Si scala in alternato e parte VYGER. bene, ho un tiro a disposizione per capire come si scala solo di piedi e senza mani. Mi viene da arcuare i funghetti, che qui sono solo delle piccole escrescenze grigie di pochissimo spessore. Vado… tiro di 50 metri, sempre facile, sempre placca. Vedo uno spit a sinistra, ma vengo avvertita che è dell’altra via… ma dritto non c’è niente. boh… vado un po’, poi capisco che dovevo rinviare quello ma ormai sono sopra e più a destra, punto a quello successivo. eh. tengo i nervi saldi… guardo un attimo giù (mai farlo!!!) e vedo la sosta lontana lontana, VYGER piccolo piccolo e uno spit rinviato pochi metri sopra di lui e poi tanti metri di corda che corrono liberi fino al mio imbrago. Se volo mi trasformo in una biglia, gli passo “in parte” e arrivo a metà del tiro di sotto. Meglio non volare dai, che potrei “sbregare” le braghe… tenere la concentrazione ancora qualche metro in aderenza che poi è fatta.

terzo tiro: perso nella vegetazione… VYGER segue la linea più logica tra le placche appoggiate, mettendo qualche friend e qualche cordino intorno agli alberi.
Bosco, si supera il bosco, si arriva alla base della parete.
Molto meglio che sotto, continuiamo il nostro alternato, riparte il socio. Sono tutti tiri belli e interessanti, placche si alternano a fessurine, un paio di passaggi fisici su tetto. Peccato non averli fatti in libera, ma soprattutto nel primo, la fessura è così sporca e piena di detrito che al momento buono di usarla per uscire, non sta in mano.

va be. Bellissimo il tiro lungo di 6b, il penultimo, atletico sotto e di spalmo sopra. Ultimo tiro in comune con la Malizia, un singolo duro. Via che ci caliamo subito, fino al bosco. Poi scendiamo per la cengia evitando le ultime doppie. Cengia sporca da prestare un po’ di attenzione, poi canale, evidentemente interessato in parte da una frana. Quindi via, fuori dal canale per una bella passeggiata tra arbusti, ortiche, rami fitti. Insomma…. scendere da Mandrea è un po’ più rilassante.

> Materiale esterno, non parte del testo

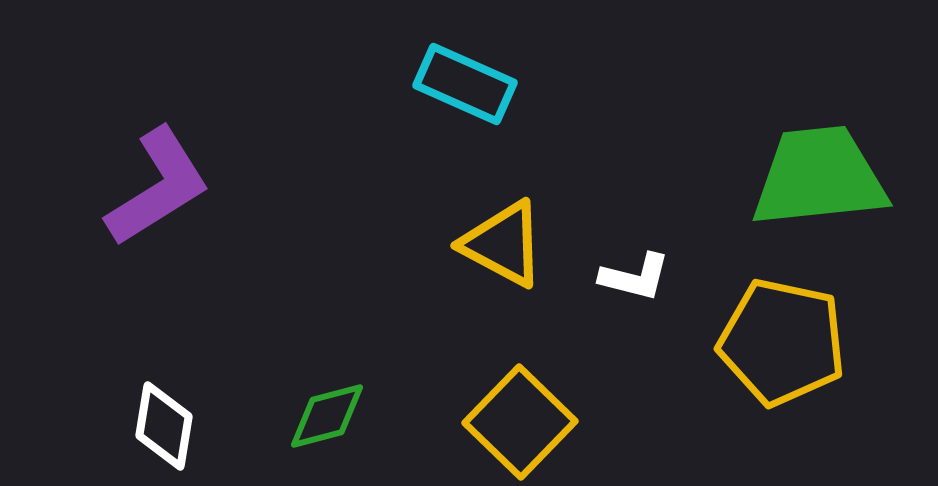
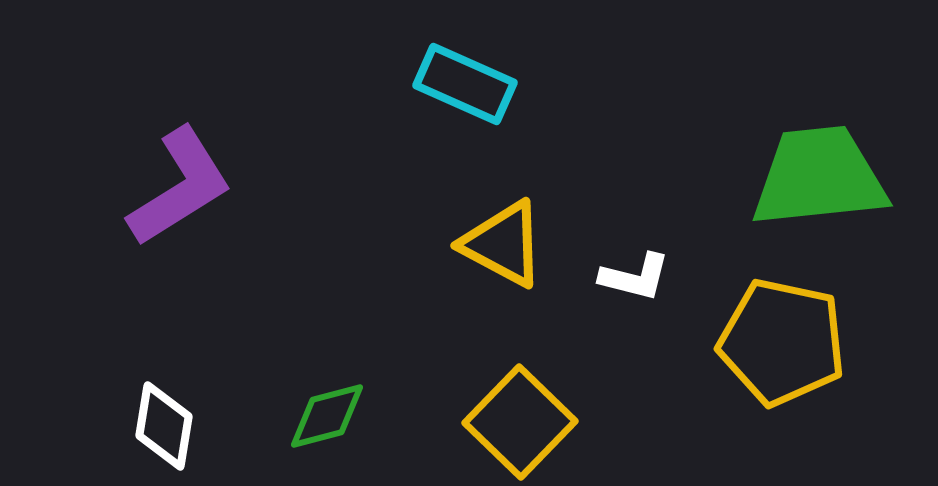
purple L-shape: moved 22 px right
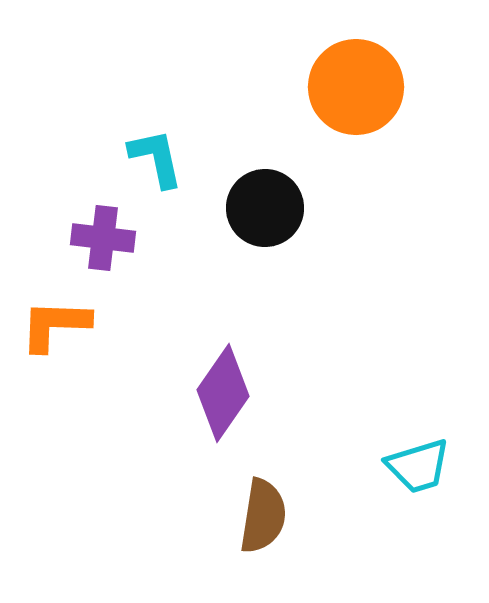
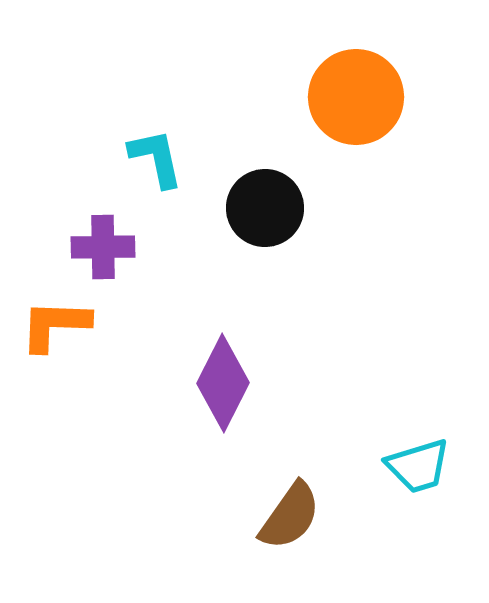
orange circle: moved 10 px down
purple cross: moved 9 px down; rotated 8 degrees counterclockwise
purple diamond: moved 10 px up; rotated 8 degrees counterclockwise
brown semicircle: moved 27 px right; rotated 26 degrees clockwise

Terminata la passeggiata di salute che consigliavo vivamente a chiunque voglia portare la morosa a fare un giro su una bella vietta per placche, finalmente relax. Noi donne abbiamo un picco di calo di forma al mese, purtroppo, e oggi ho tenuto botta, ma soffrendo un po’ verso la fine. Quindi mi accascio sul sedile del passeggero e mi godo la discesa lungo la valle nel tardo pomeriggio con queste belle luci, e man mano riprendo vita.
Bella “pedalata”, di discreto sviluppo, come avevo letto nelle relazioni, buona per prendere confidenza con questo tipo di arrampicata, o riprendere, nel mio caso.